▸ Dataset excerpts:
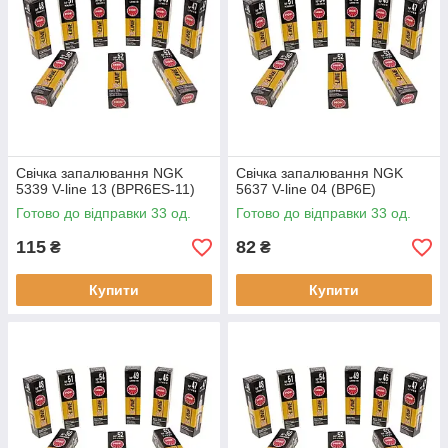
Свічка запалювання NGK
Свічка запалювання NGK
5339 V-line 13 (BPR6ES-11)
5637 V-line 04 (BP6E)
Готово до відправки 33 од.
Готово до відправки 33 од.
115
82
₴
₴
Купити
Купити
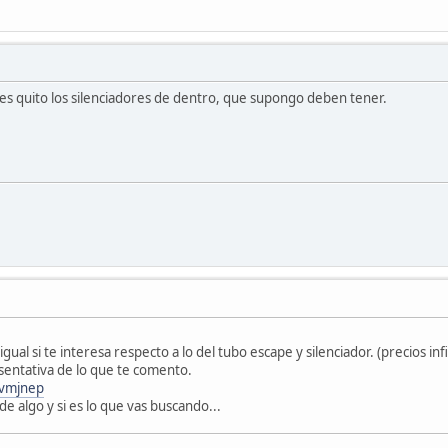
 les quito los silenciadores de dentro, que supongo deben tener.
gual si te interesa respecto a lo del tubo escape y silenciador. (precios
sentativa de lo que te comento.
Evmjnep
de algo y si es lo que vas buscando...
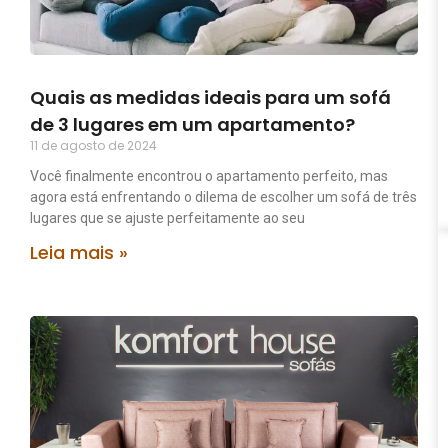
Quais as medidas ideais para um sofá
de 3 lugares em um apartamento?
11 de agosto de 2024
Você finalmente encontrou o apartamento perfeito, mas
agora está enfrentando o dilema de escolher um sofá de três
lugares que se ajuste perfeitamente ao seu
Leia mais »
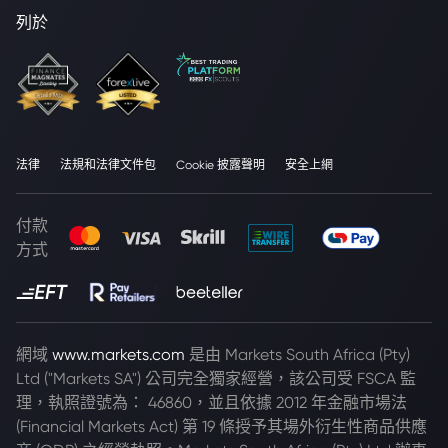
列於
法律
法規和法律文件包
Cookie 披露聲明
安全上網
付款
方式
網域
www.markets.com
是由 Markets South Africa (Pty)
Ltd ("Markets SA") 公司完全獨家經營，該公司受 FSCA 監
理，執照證號為： 46860，並且依據 2012 年金融市場法
(Financial Markets Act) 第 19 條授予其場外衍生性商品供應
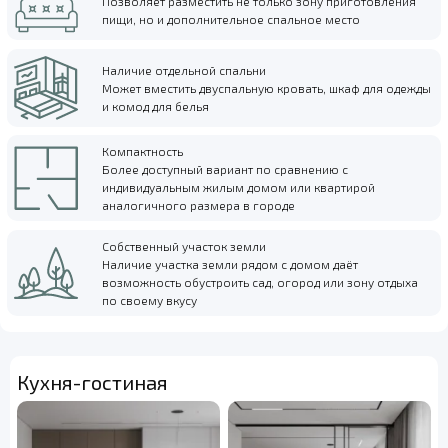
Позволяет разместить не только зону приготовления
пищи, но и дополнительное спальное место
Наличие отдельной спальни
Может вместить двуспальную кровать, шкаф для одежды
и комод для белья
Компактность
Более доступный вариант по сравнению с
индивидуальным жилым домом или квартирой
аналогичного размера в городе
Собственный участок земли
Наличие участка земли рядом с домом даёт
возможность обустроить сад, огород или зону отдыха
по своему вкусу
Кухня-гостиная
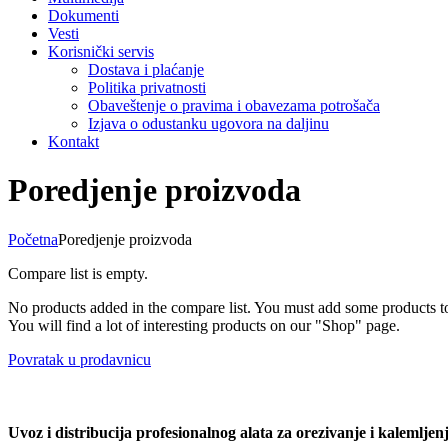
Dokumenti
Vesti
Korisnički servis
Dostava i plaćanje
Politika privatnosti
Obaveštenje o pravima i obavezama potrošača
Izjava o odustanku ugovora na daljinu
Kontakt
Poredjenje proizvoda
Početna
Poredjenje proizvoda
Compare list is empty.
No products added in the compare list. You must add some products 
You will find a lot of interesting products on our "Shop" page.
Povratak u prodavnicu
Uvoz i distribucija profesionalnog alata za orezivanje i kaleml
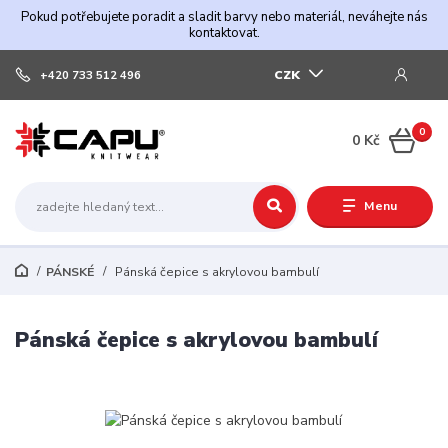
Pokud potřebujete poradit a sladit barvy nebo materiál, neváhejte nás
kontaktovat.
CZK
+420 733 512 496
0
0 Kč
Menu
PÁNSKÉ
Pánská čepice s akrylovou bambulí
Pánská čepice s akrylovou bambulí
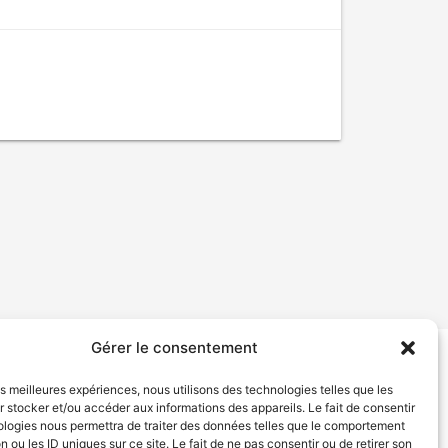
Gérer le consentement
tion de services
Politique de confidentialité
les meilleures expériences, nous utilisons des technologies telles que les
 stocker et/ou accéder aux informations des appareils. Le fait de consentir
ologies nous permettra de traiter des données telles que le comportement
n ou les ID uniques sur ce site. Le fait de ne pas consentir ou de retirer son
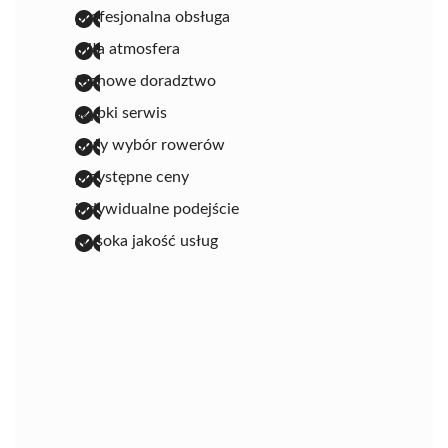
profesjonalna obsługa
miła atmosfera
fachowe doradztwo
szybki serwis
duży wybór rowerów
przystępne ceny
indywidualne podejście
wysoka jakość usług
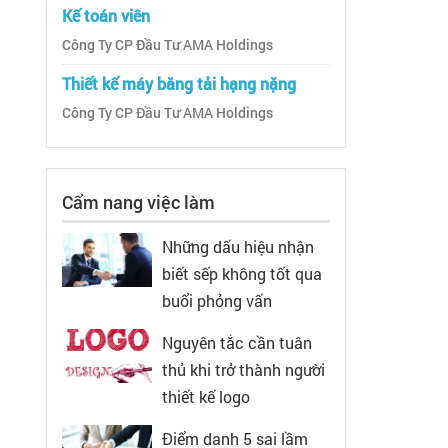
Kế toán viên
Công Ty CP Đầu Tư AMA Holdings
Thiết kế máy băng tải hạng nặng
Công Ty CP Đầu Tư AMA Holdings
Cẩm nang việc làm
Những dấu hiệu nhận
biết sếp không tốt qua
buổi phỏng vấn
Nguyên tắc cần tuân
thủ khi trở thành người
thiết kế logo
Điểm danh 5 sai lầm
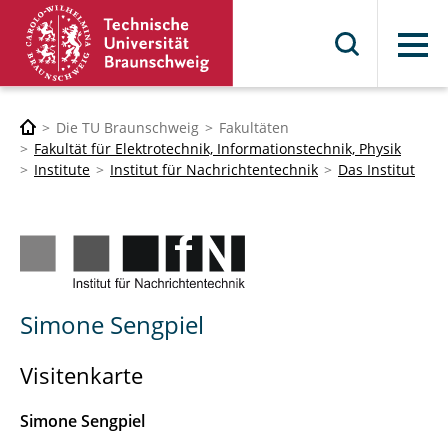
Menü
Die TU Braunschweig
Fakultäten
Fakultät für Elektrotechnik, Informationstechnik, Physik
Institute
Institut für Nachrichtentechnik
Das Institut
Simone Sengpiel
Visitenkarte
Simone Sengpiel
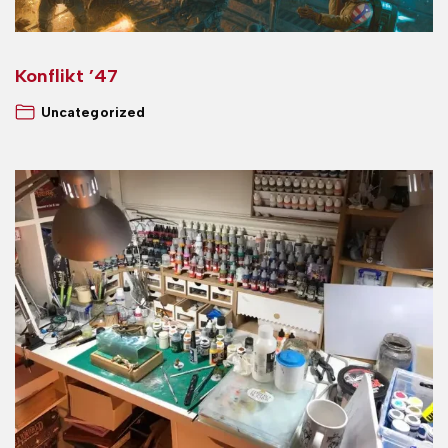
Konflikt ’47
Uncategorized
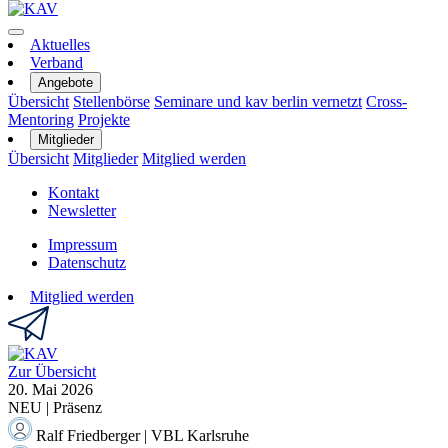
Aktuelles
Verband
Angebote
Übersicht
Stellenbörse
Seminare und kav berlin vernetzt
Cross-
Mentoring
Projekte
Mitglieder
Übersicht
Mitglieder
Mitglied werden
Kontakt
Newsletter
Impressum
Datenschutz
Mitglied werden
Zur Übersicht
20. Mai
2026
NEU | Präsenz
Ralf Friedberger | VBL Karlsruhe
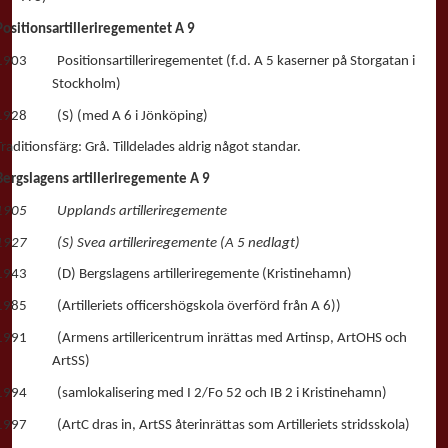
Positionsartilleriregementet A 9
1903 Positionsartilleriregementet (f.d. A 5 kaserner på Storgatan i
Stockholm)
1928 (S) (med A 6 i Jönköping)
Traditionsfärg: Grå. Tilldelades aldrig något standar.
Bergslagens artilleriregemente A 9
1905 Upplands artilleriregemente
1927 (S) Svea artilleriregemente (A 5 nedlagt)
1943 (D) Bergslagens artilleriregemente (Kristinehamn)
1985 (Artilleriets officershögskola överförd från A 6))
1991 (Armens artillericentrum inrättas med Artinsp, ArtOHS och
ArtSS)
1994 (samlokalisering med I 2/Fo 52 och IB 2 i Kristinehamn)
1997 (ArtC dras in, ArtSS återinrättas som Artilleriets stridsskola)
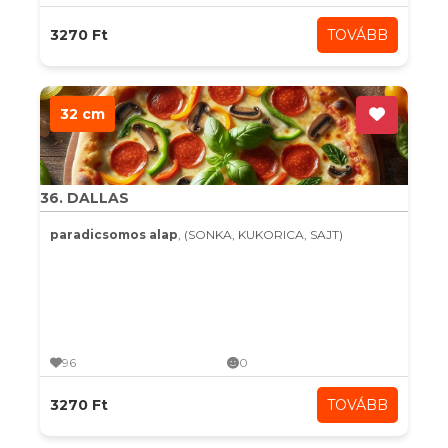
3270 Ft
TOVÁBB
32 cm
36. DALLAS
paradicsomos alap
, (SONKA, KUKORICA, SAJT)
96
0
3270 Ft
TOVÁBB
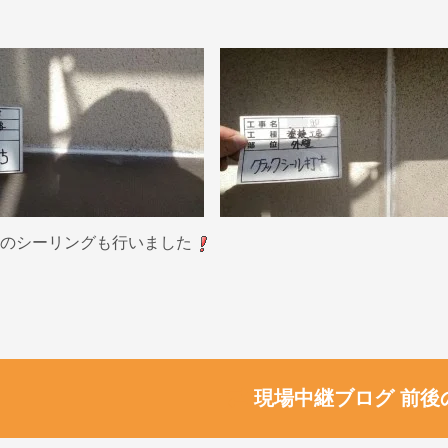
のシーリングも行いました
現場中継ブログ 前後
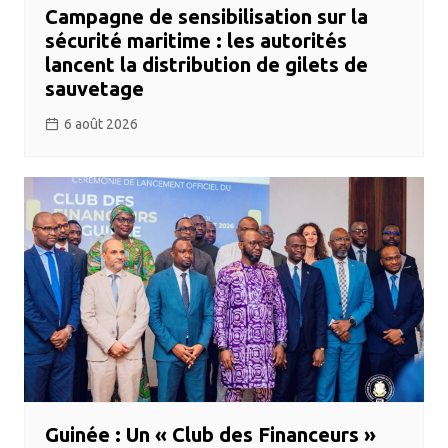
Campagne de sensibilisation sur la
sécurité maritime : les autorités
lancent la distribution de gilets de
sauvetage
6 août 2026
Guinée : Un « Club des Financeurs »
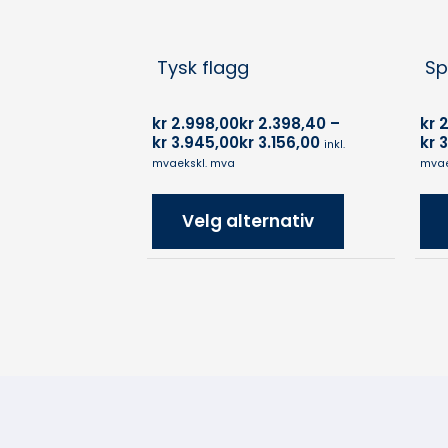
Tysk flagg
Sp
kr
2.998,00
kr
2.398,40
–
kr
2
kr
3.945,00
kr
3.156,00
kr
3
inkl.
mva
ekskl. mva
mva
Velg alternativ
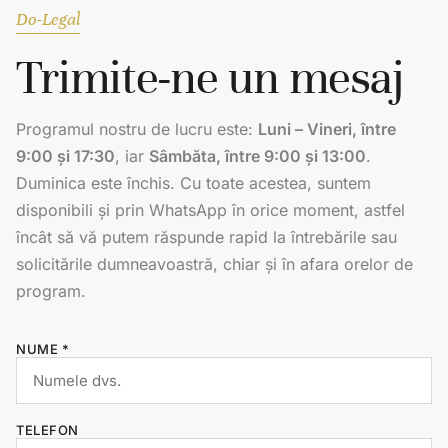
Do-Legal
Trimite-ne un mesaj
Programul nostru de lucru este:
Luni – Vineri, între
9:00 și 17:30
, iar
Sâmbăta, între 9:00 și 13:00
.
Duminica este închis. Cu toate acestea, suntem
disponibili și prin WhatsApp în orice moment, astfel
încât să vă putem răspunde rapid la întrebările sau
solicitările dumneavoastră, chiar și în afara orelor de
program.
NUME *
TELEFON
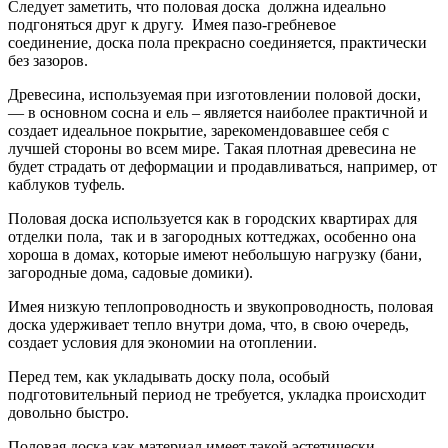
Следует заметить, что половая доска должна идеально
подгоняться друг к другу. Имея пазо-гребневое
соединение, доска пола прекрасно соединяется, практически
без зазоров.
Древесина, используемая при изготовлении половой доски,
— в основном сосна и ель – является наиболее практичной и
создает идеальное покрытие, зарекомендовавшее себя с
лучшей стороны во всем мире. Такая плотная древесина не
будет страдать от деформации и продавливаться, например, от
каблуков туфель.
Половая доска используется как в городских квартирах для
отделки пола, так и в загородных коттеджах, особенно она
хороша в домах, которые имеют небольшую нагрузку (бани,
загородные дома, садовые домики).
Имея низкую теплопроводность и звукопроводность, половая
доска удерживает тепло внутри дома, что, в свою очередь,
создает условия для экономии на отоплении.
Перед тем, как укладывать доску пола, особый
подготовительный период не требуется, укладка происходит
довольно быстро.
Половая доска как материал имеет такой эстетически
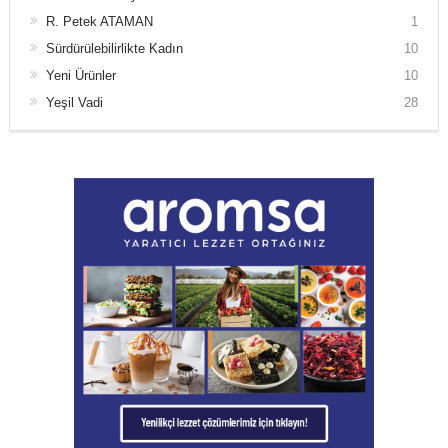
R. Petek ATAMAN
1
Sürdürülebilirlikte Kadın
10
Yeni Ürünler
10
Yeşil Vadi
28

▸ Exercise brief:
Repeat exactly the lines from the first line of the records above through the line containing "Você finalmente encontrou", both included. Leave out the pictures.

▸ Task result:
Свічка запалювання NGK
Свічка запалювання NGK
5339 V-line 13 (BPR6ES-11)
5637 V-line 04 (BP6E)
Готово до відправки 33 од.
Готово до відправки 33 од.
115
82
₴
₴
Купити
Купити
 les quito los silenciadores de dentro, que supongo deben tener.
gual si te interesa respecto a lo del tubo escape y silenciador. (precios
sentativa de lo que te comento.
Evmjnep
de algo y si es lo que vas buscando...
Quais as medidas ideais para um sofá
de 3 lugares em um apartamento?
11 de agosto de 2024
Você finalmente encontrou o apartamento perfeito, mas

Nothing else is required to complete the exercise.